28.11.06

Muitos acontecimentos hoje.

Tive um dia cheio mas consegui resolver muitas coisas, consegui fazer coisas novas, consegui me lembrar de coisas importantes.

Sim, me lembrar. Tenho tido acessos de lembrança, mas de lembranças boas.
O fato de estar novamente circulando pela ruas do velho São Bernardo está me fazendo bem. Em cada esquina uma história. Em cada esquina uma viagem e um apagão do presente. Só tenho que me cuidar para não morrer atropelado.

Hoje passei em frente à Sociedade dos Amigos do Bairro São Bernardo. Isto existe pessoal, e foi lá a festa de casamento dos meus pais. 8745 pessoas, incluindo eu na barriga da minha mãe.
Lá também trabalhava a Tia Luzia, irmã da minha avó, uma das figuras que eu tive a maior sorte e o maior prazer de conhecer. Fumava sem parar, falava palavrão às tantas, era divertidíssima e tinha lindos, lindos olhos azuis.
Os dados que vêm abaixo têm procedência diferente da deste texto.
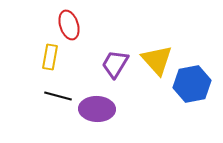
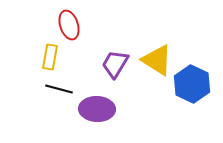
yellow triangle: rotated 16 degrees counterclockwise
blue hexagon: rotated 24 degrees counterclockwise
black line: moved 1 px right, 7 px up
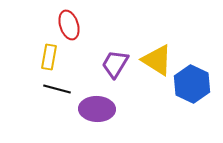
yellow rectangle: moved 1 px left
black line: moved 2 px left
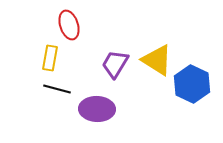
yellow rectangle: moved 1 px right, 1 px down
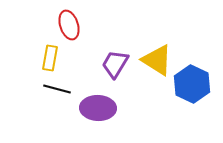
purple ellipse: moved 1 px right, 1 px up
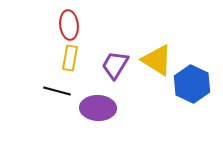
red ellipse: rotated 12 degrees clockwise
yellow rectangle: moved 20 px right
purple trapezoid: moved 1 px down
black line: moved 2 px down
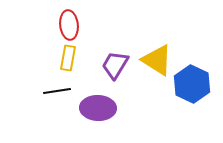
yellow rectangle: moved 2 px left
black line: rotated 24 degrees counterclockwise
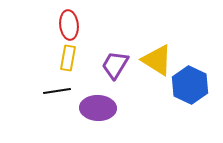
blue hexagon: moved 2 px left, 1 px down
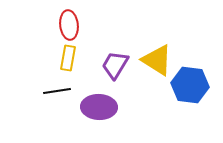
blue hexagon: rotated 18 degrees counterclockwise
purple ellipse: moved 1 px right, 1 px up
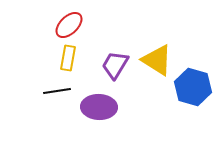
red ellipse: rotated 52 degrees clockwise
blue hexagon: moved 3 px right, 2 px down; rotated 9 degrees clockwise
A Tia Luzia era enfermeira e secretária da Sociedade.
Isto porque a Sociedade tinha médicos que atendiam a população do bairro, assim como dentistas. Eu fui várias vezes ao médico lá, e ao contrário do que pode parecer, era algo muito bem organizado: com bons médicos, boas salas para atendimento e muito carinho.
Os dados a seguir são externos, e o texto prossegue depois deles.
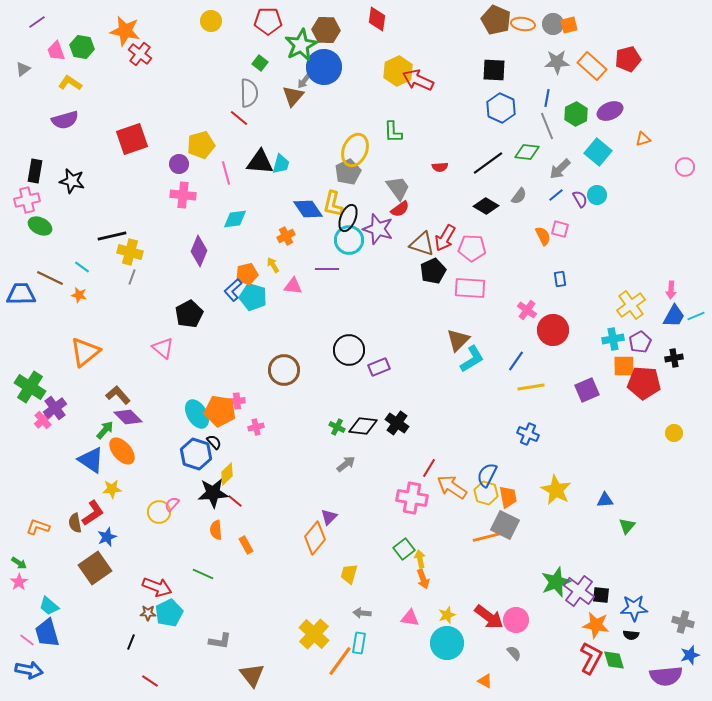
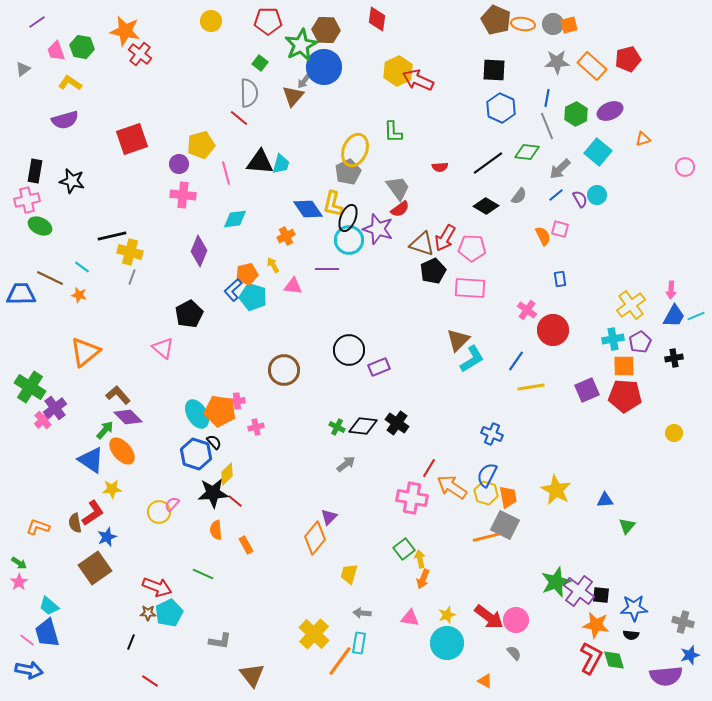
red pentagon at (644, 383): moved 19 px left, 13 px down
blue cross at (528, 434): moved 36 px left
orange arrow at (423, 579): rotated 42 degrees clockwise
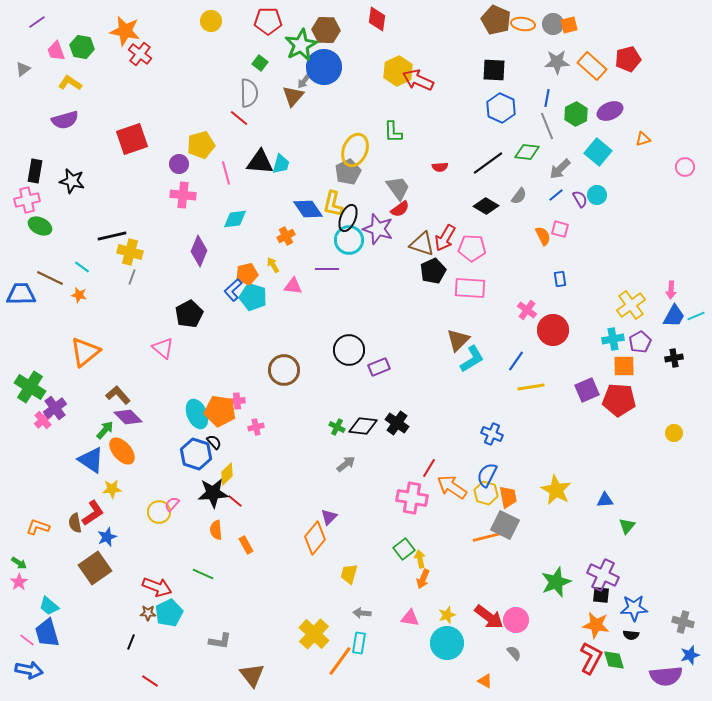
red pentagon at (625, 396): moved 6 px left, 4 px down
cyan ellipse at (197, 414): rotated 8 degrees clockwise
purple cross at (579, 591): moved 24 px right, 16 px up; rotated 12 degrees counterclockwise
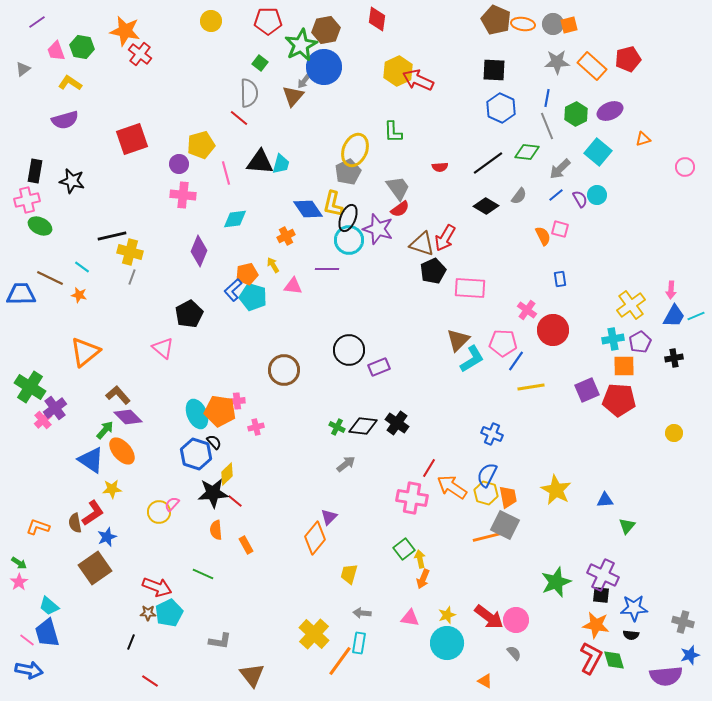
brown hexagon at (326, 30): rotated 12 degrees counterclockwise
pink pentagon at (472, 248): moved 31 px right, 95 px down
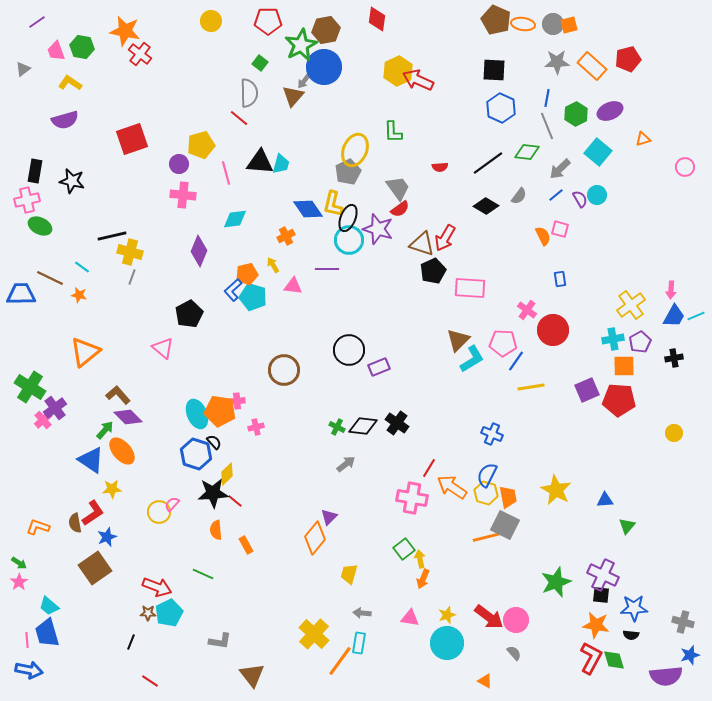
pink line at (27, 640): rotated 49 degrees clockwise
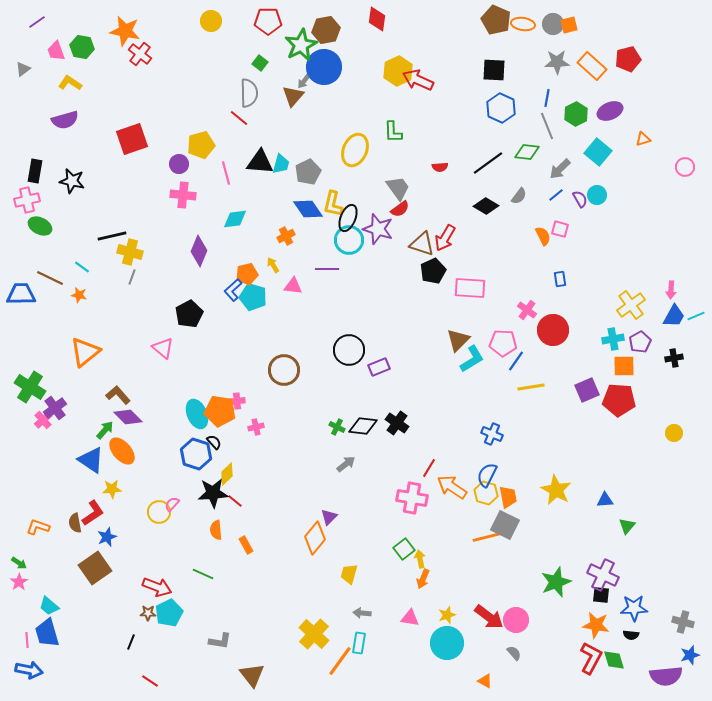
gray pentagon at (348, 172): moved 40 px left
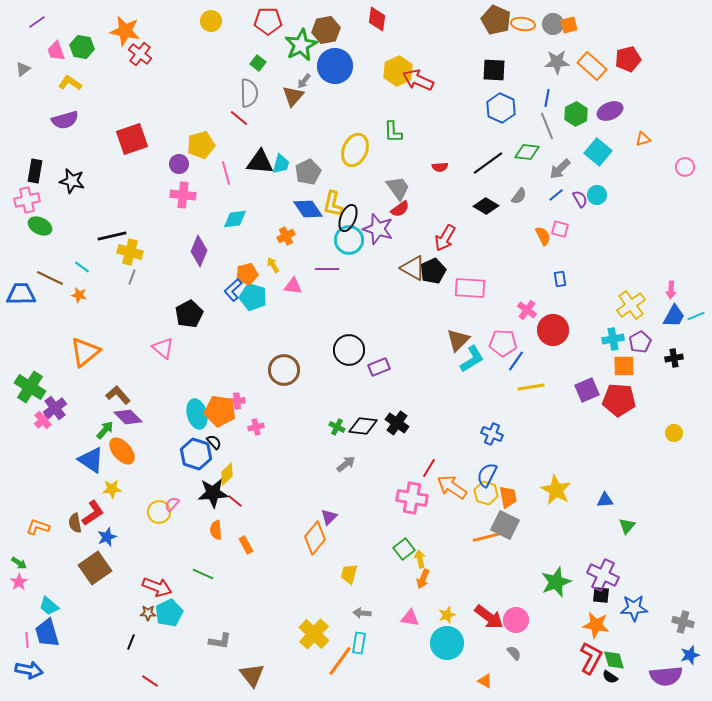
green square at (260, 63): moved 2 px left
blue circle at (324, 67): moved 11 px right, 1 px up
brown triangle at (422, 244): moved 9 px left, 24 px down; rotated 12 degrees clockwise
cyan ellipse at (197, 414): rotated 8 degrees clockwise
black semicircle at (631, 635): moved 21 px left, 42 px down; rotated 28 degrees clockwise
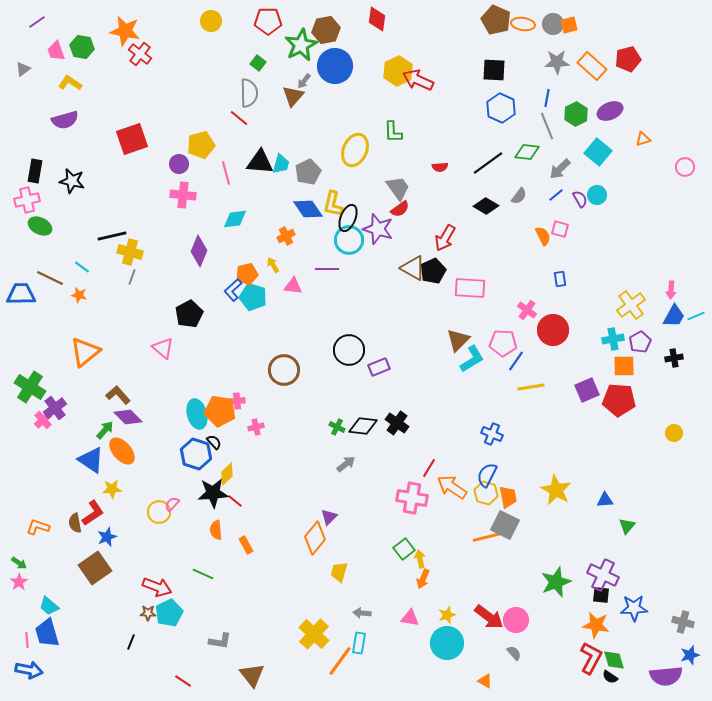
yellow trapezoid at (349, 574): moved 10 px left, 2 px up
red line at (150, 681): moved 33 px right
Em frente à Sociedade também foi dada a largada para o meu primeiro evento esportivo. Eu tinha uns nove anos, era uma corrida pelas ruas do bairro, e quem deu o tiro inicial foi o Ademar Ferreira da Silva. Passei a noite toda fazendo planos, bolando estratégias, contabilizando possibilidades para vencer. Mal dormi.
Já no mundo real eu corri o primeiro quarteirão, o segundo, o terceiro. No quarto me cansei, comecei a caminhar, e fui batendo papo com um outro perdedor até a linha de chegada. Foi então que eu percebi o verdadeiro sentido de "o que vale é participar": como só um ganha, o resto tem que ter uma desculpa convincente. Bem resignado, bem cristão.

Bem, passei em frente à Sociedade porque fui ensaiar na Opus. Fabiano voltará aos palcos, ainda que seja para uma participação irrisória. Mas foi muito bom, foi ótimo estar lá novamente. A mesma sala, o mesmo calor insuportável, o mesmo Carlão lembrando de todas as marcações feitas há 20 anos e esquecendo tudo em seguida.
Foi bom trabalhar com o corpo de novo: sentir, ver, experimentar em cima da carne. Tinha me esquecido disto, e hoje me lembrei, assim como das histórias da Sociedade.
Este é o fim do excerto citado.